Jack, I would call Grizzly so see if they can get you one in a 12mm x 1.5 . They may have it unpublished if they make the drill press!! When I bought my wood lathe chuck, I originally bought it with a 1 1/2"-8 thread for my south Bend metal lathe ( I did not yet have a wood lathe). I called them to see if I could buy the threaded bushing for the back of it in 1"-8 and 3/4"-16 and they had them both for cheap!. I think Grizzly is the greatest thing to happen for woodworking and metal working. I know it is Chinese stuff, but so are a lot of the old name brands any more and their stuff works good for me!! Those push button stops save so much time in the shop and my friends will be happy when I bring them one too.
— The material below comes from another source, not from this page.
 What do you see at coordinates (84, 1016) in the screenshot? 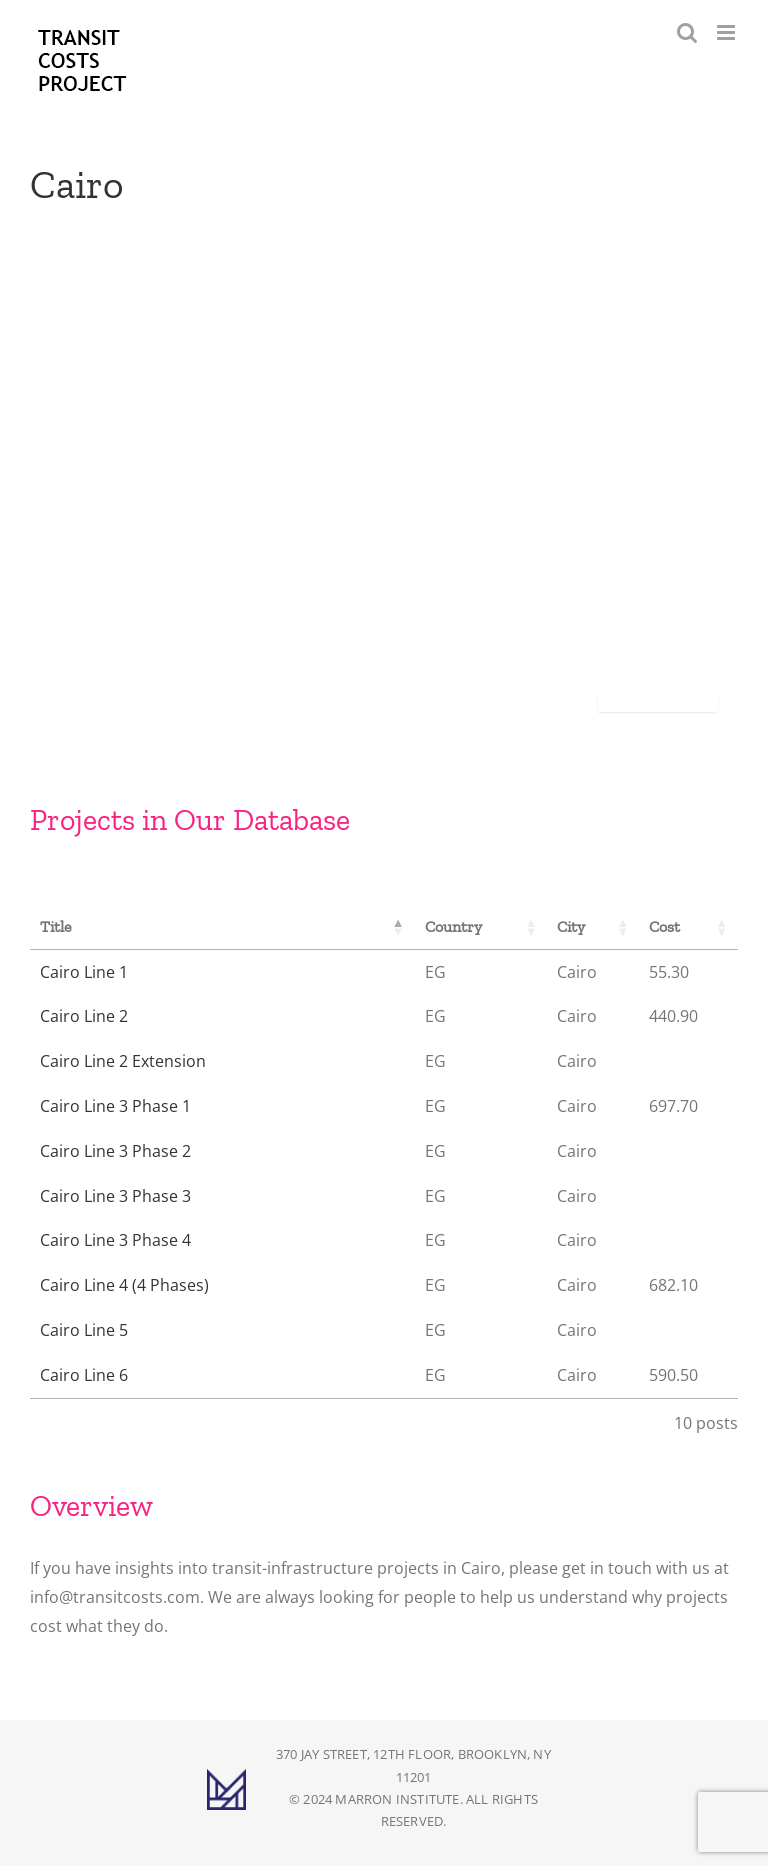
I see `Cairo Line 2` at bounding box center [84, 1016].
Thank all you Lumberjocks who helped in this search and it was right there in Grizzly!!!!!!!!!!!


----------



## JackBarnhill (Mar 8, 2009)

I ended up getting the Delta push-button depth stop. It was only about $11 including shipping. I picked up a 12" piece of 1/2-13 all thread from HD and drilled out the hole in the mounting bracket. It works good so far except the button spring seems a little weak. It's easy to overpower it and cause the stop to jump a thread or two. Now I'm hunting for a stronger spring.


----------



## teejk (Jan 19, 2011)

careful with that push-button stop knob…it came standard on my Delta and it has NEVER held the threads on the depth rod from day one (which is why I found this thread! I've got Euro hinges coming to finish out some cabinet doors and thought I'd ask about solutions before the stop fails again I end up drilling through the stiles).

I liked the "dial" feature on the 16" floor model much better.


----------



## JackBarnhill (Mar 8, 2009)

I found a stiffer spring at ACE Hardware. I had to shorten the spring a bit but the stop works fine now.

I still have a Delta bench-top DP with the dial type stop. I almost ruined a raised-panel drawer front because the dial stop slipped so smoothly that I didn't notice until I was almost through the panel.


----------



## Jim Jakosh (Nov 24, 2009)

I order 3 of them from Grizzly today- 2-3/8-16 and 1- 1/2-13. I know the 3/8 does not slip because I have been using it for years and I push down on it a lot and it holds. I'll let you all know how the 1/2" one from Grizz works….Jim


----------



## Jim Jakosh (Nov 24, 2009)

Thanks, bentlyj, I got the quick collars from Grizzly today , but they goofed up and sent one 3/-16 and one 5/16 -18 (or 8mm) instead of the two 3/8-16 collars I ordered. they are the same as the one that I have been using for years.

Jack, I got one 1/2-13 collar and I tried it on a bolt and it will not slip. I even pounded on it with a wooden mallet and it held.

..................Jim


----------



## JackBarnhill (Mar 8, 2009)

Thanks for the update, Jim. If I find I still have problems with the Delta stop even after putting in a heavier spring, I'll know where to go.


----------



## Jim Jakosh (Nov 24, 2009)

Hey guys, the wrong nut I received is 8mm. If anyone needs it , it is yours for the postage to ship it to you.
I think it should go for less than $3
...............Jim


----------



## crank49 (Apr 7, 2010)

http://www.mcmaster.com/#quick-threading-nuts/=dkvqru

Go to this link and scroll down the page.

Good old McMaster Carr.

If they don't have it, you probably didn't need it.


----------



## Jim Jakosh (Nov 24, 2009)

Hi Crank. Now they are everywhere. Boy the LJ's sure help to find things..Thanks, Jim


----------



## Dusty56 (Apr 20, 2008)

Thanks for all of the links : )


----------